Working with zip files in Python
How To Python

Working with zip files in Python

Mishel Shaji
Mishel Shaji

In this tutorial we're going to learn how to create, extract and view zip files in Python using the built-in module named zipfile.

What is a zip file?

It is a file that contains several compressed files and folders. Zip uses several compression algorithms to compress files. The most common one is DEFLATE.

A zip file has these benefits:

  • Reduced file size.
  • Saves storage space.
  • Allows you to encrypt data.

zipfile module

zipfile is a built-in module in Python to work with zip files. It allows you to create, extract and modify files.

Limitations

This module comes with everything you need to work with zip files. But has the following limitations.

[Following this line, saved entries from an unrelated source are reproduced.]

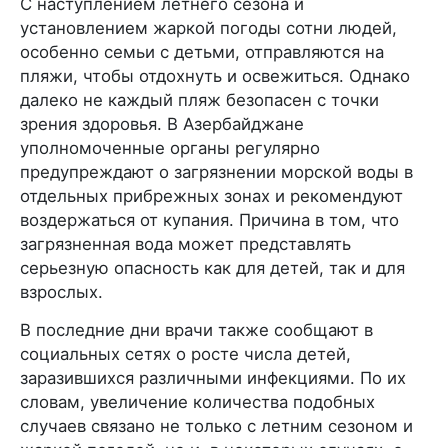
С наступлением летнего сезона и
установлением жаркой погоды сотни людей,
особенно семьи с детьми, отправляются на
пляжи, чтобы отдохнуть и освежиться. Однако
далеко не каждый пляж безопасен с точки
зрения здоровья. В Азербайджане
уполномоченные органы регулярно
предупреждают о загрязнении морской воды в
отдельных прибрежных зонах и рекомендуют
воздержаться от купания. Причина в том, что
загрязненная вода может представлять
серьезную опасность как для детей, так и для
взрослых.
В последние дни врачи также сообщают в
социальных сетях о росте числа детей,
заразившихся различными инфекциями. По их
словам, увеличение количества подобных
случаев связано не только с летним сезоном и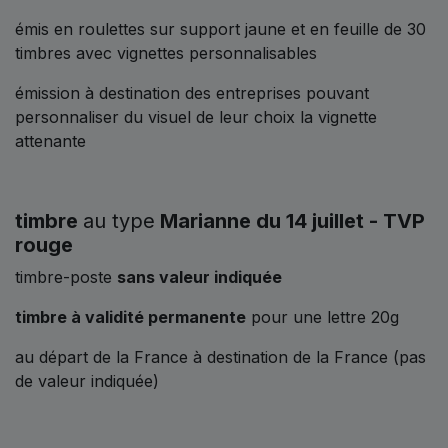
émis en roulettes sur support jaune et en feuille de 30
timbres avec vignettes personnalisables
émission à destination des entreprises pouvant
personnaliser du visuel de leur choix la vignette
attenante
timbre
au type
Marianne du 14 juillet - TVP
rouge
timbre-poste
sans valeur indiquée
timbre à validité permanente
pour une lettre 20g
au départ de la France à destination de la France (pas
de valeur indiquée)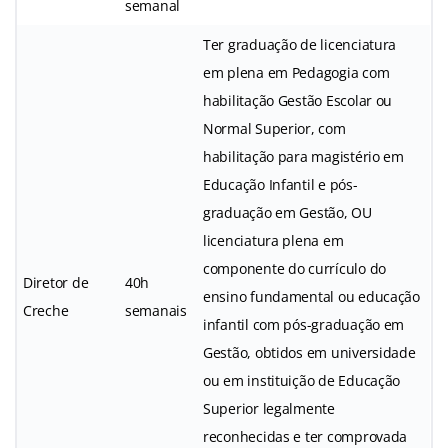
semanal
Ter graduação de licenciatura
em plena em Pedagogia com
habilitação Gestão Escolar ou
Normal Superior, com
habilitação para magistério em
Educação Infantil e pós-
graduação em Gestão, OU
licenciatura plena em
componente do currículo do
Diretor de
40h
ensino fundamental ou educação
Creche
semanais
infantil com pós-graduação em
Gestão, obtidos em universidade
ou em instituição de Educação
Superior legalmente
reconhecidas e ter comprovada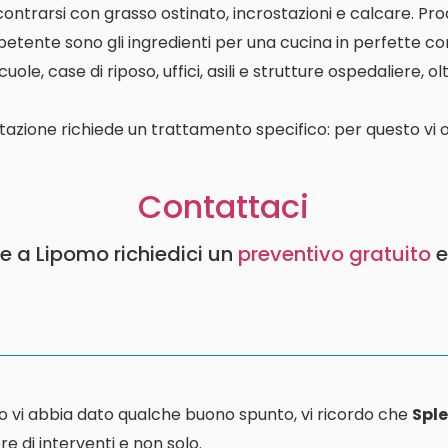
contrarsi con grasso ostinato, incrostazioni e calcare. P
etente sono gli ingredienti per una cucina in perfette con
le, case di riposo, uffici, asili e strutture ospedaliere, o
tazione richiede un trattamento specifico: per questo vi o
Contattaci
le a Lipomo richiedici un
preventivo gratuito
e
o vi abbia dato qualche buono spunto, vi ricordo che
Sple
e di interventi e non solo.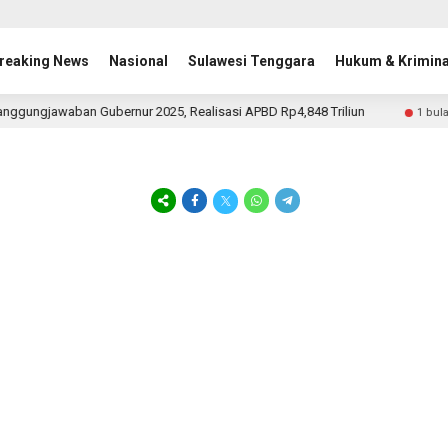
reaking News
Nasional
Sulawesi Tenggara
Hukum & Krimina
gungjawaban Gubernur 2025, Realisasi APBD Rp4,848 Triliun
1 bulan la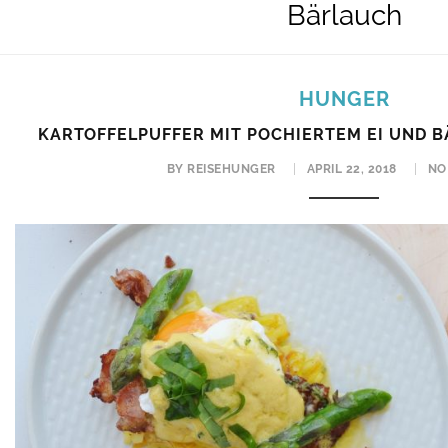
Bärlauch
HUNGER
KARTOFFELPUFFER MIT POCHIERTEM EI UND 
BY REISEHUNGER
APRIL 22, 2018
NO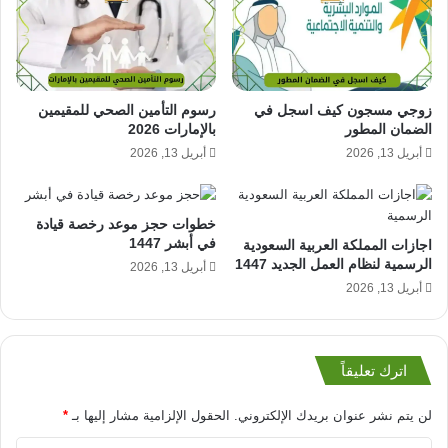
زوجي مسجون كيف اسجل في
رسوم التأمين الصحي للمقيمين
الضمان المطور
بالإمارات 2026
أبريل 13, 2026
أبريل 13, 2026
خطوات حجز موعد رخصة قيادة
في أبشر 1447
اجازات المملكة العربية السعودية
الرسمية لنظام العمل الجديد 1447
أبريل 13, 2026
أبريل 13, 2026
اترك تعليقاً
لن يتم نشر عنوان بريدك الإلكتروني.
الحقول الإلزامية مشار إليها بـ
*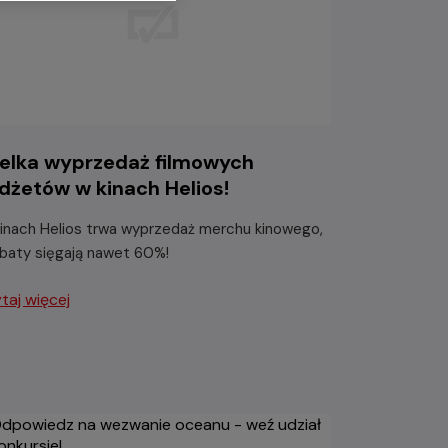
elka wyprzedaż filmowych
dżetów w kinach Helios!
inach Helios trwa wyprzedaż merchu kinowego,
abaty sięgają nawet 60%!
taj więcej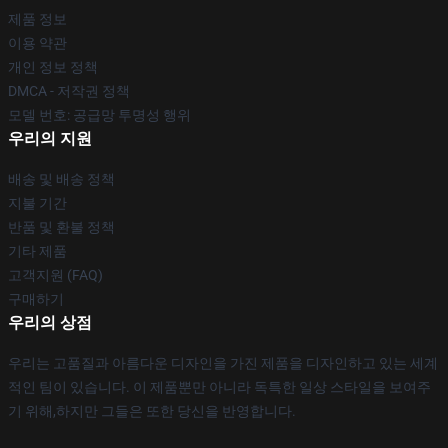
제품 정보
이용 약관
개인 정보 정책
DMCA - 저작권 정책
모델 번호: 공급망 투명성 행위
우리의 지원
배송 및 배송 정책
지불 기간
반품 및 환불 정책
기타 제품
고객지원 (FAQ)
구매하기
우리의 상점
우리는 고품질과 아름다운 디자인을 가진 제품을 디자인하고 있는 세계
적인 팀이 있습니다. 이 제품뿐만 아니라 독특한 일상 스타일을 보여주
기 위해,하지만 그들은 또한 당신을 반영합니다.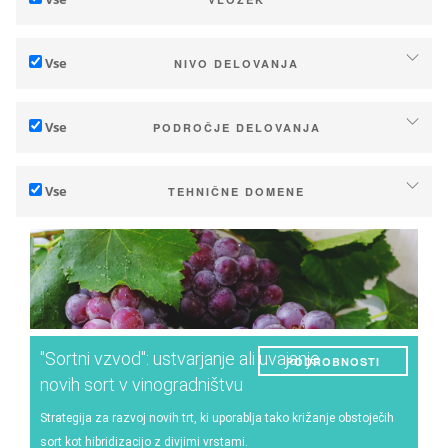
Prilagajanje podnebnim spremembam
Vse
NIVO DELOVANJA
Blažitev (emisij TGP)
Posameznik (kmetija ali vinska klet)
Ekologija (biodiverziteta)
Vse
PODROČJE DELOVANJA
Industrija, zadruge
Tehnično
Ozemlja (občine, regije itd.)
Vse
TEHNIČNE DOMENE
Management - trženje
Javne in zasebne raziskave
Prst
Strategija - prehodi
Javne strategije
Upravljanje voda
Raziskave - Inovacije
Potrošniki
Fenologija
Sodelovanje - krepitev kapacitet
Kakovost grozdja/vina
Načrtovanja in inštrumenti javne politike
"Sortni vzvod": ustvarjanje ali uvajanje
PODROBNOSTI
Izkoristek
Podnebne storitve
novih sort v vinogradništvu
Energija
Strategija za razvoj novih trt, ki uporablja tako križanje obstoječih
sort kot hibridizacijo z divjimi vrstami.
Eksperiment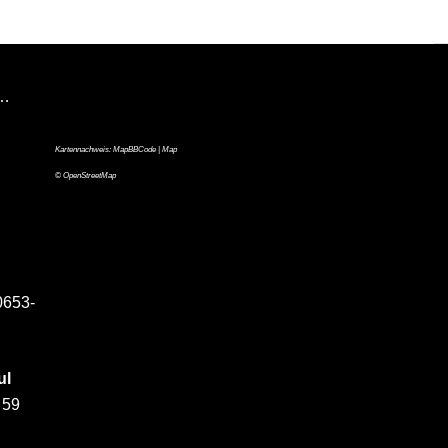
n…
Kartennachweis:
MapBBCode
| Map
©
OpenStreetMap
0653-
ul
 59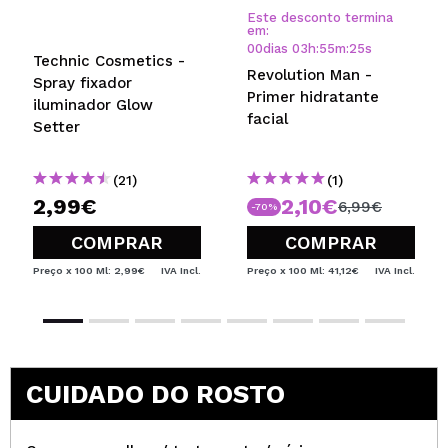
Este desconto termina
em:
00
dias
03
h
:
55
m
:
25
s
Technic Cosmetics -
Revolution Man -
Spray fixador
Primer hidratante
iluminador Glow
facial
Setter
(21)
(1)
2,99€
2,10€
6,99€
-70%
COMPRAR
COMPRAR
Preço x 100 Ml: 2,99€
IVA Incl.
Preço x 100 Ml: 41,12€
IVA Incl.
CUIDADO DO ROSTO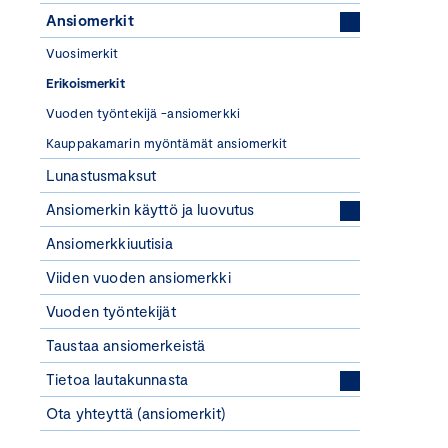
Ansiomerkit
Vuosimerkit
Erikoismerkit
Vuoden työntekijä -ansiomerkki
Kauppakamarin myöntämät ansiomerkit
Lunastusmaksut
Ansiomerkin käyttö ja luovutus
Ansiomerkkiuutisia
Viiden vuoden ansiomerkki
Vuoden työntekijät
Taustaa ansiomerkeistä
Tietoa lautakunnasta
Ota yhteyttä (ansiomerkit)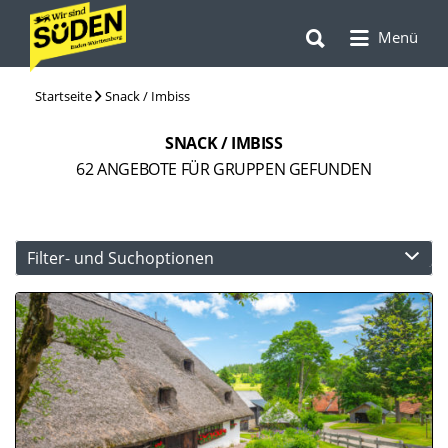
Suchen
Suchen
nach:
Menü
nach:
Startseite
Snack / Imbiss
SNACK / IMBISS
62
ANGEBOTE FÜR GRUPPEN GEFUNDEN
Filter- und Suchoptionen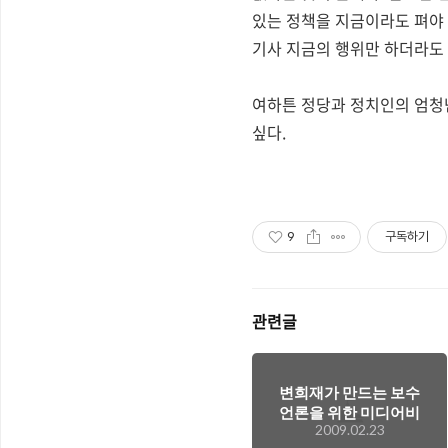
있는 정책을 지금이라도 펴야 
기사 지금의 행위만 하더라도
여하튼 정당과 정치인의 엄청
싶다.
9
구독하기
관련글
변희재가 만드는 보수
언론을 위한 미디어비
2009.02.23
평지, 미디어워치가 곧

  • It cannot handle ZIP files that are more than 4 GiB in size.
  • Cannot create an encrypted zip file.
  • Decompression is extremely slow compared to C.

Exceptions

An exception is an event that affects the normal flow of execution of a program. These are the exceptions that are defined in the zipfile module:

  • zipfile.BadZipFile - The error raised for bad ZIP files. It was introduced in version 3.2. It's alias is zipfile.BadZipfile, for compatibility with older Python versions.
  • zipfile.LargeZipFile - Raised when a ZIP file would require ZIP64 functionality but that has not been enabled.

Classes and methods

Here's a list of classes in zipfile module.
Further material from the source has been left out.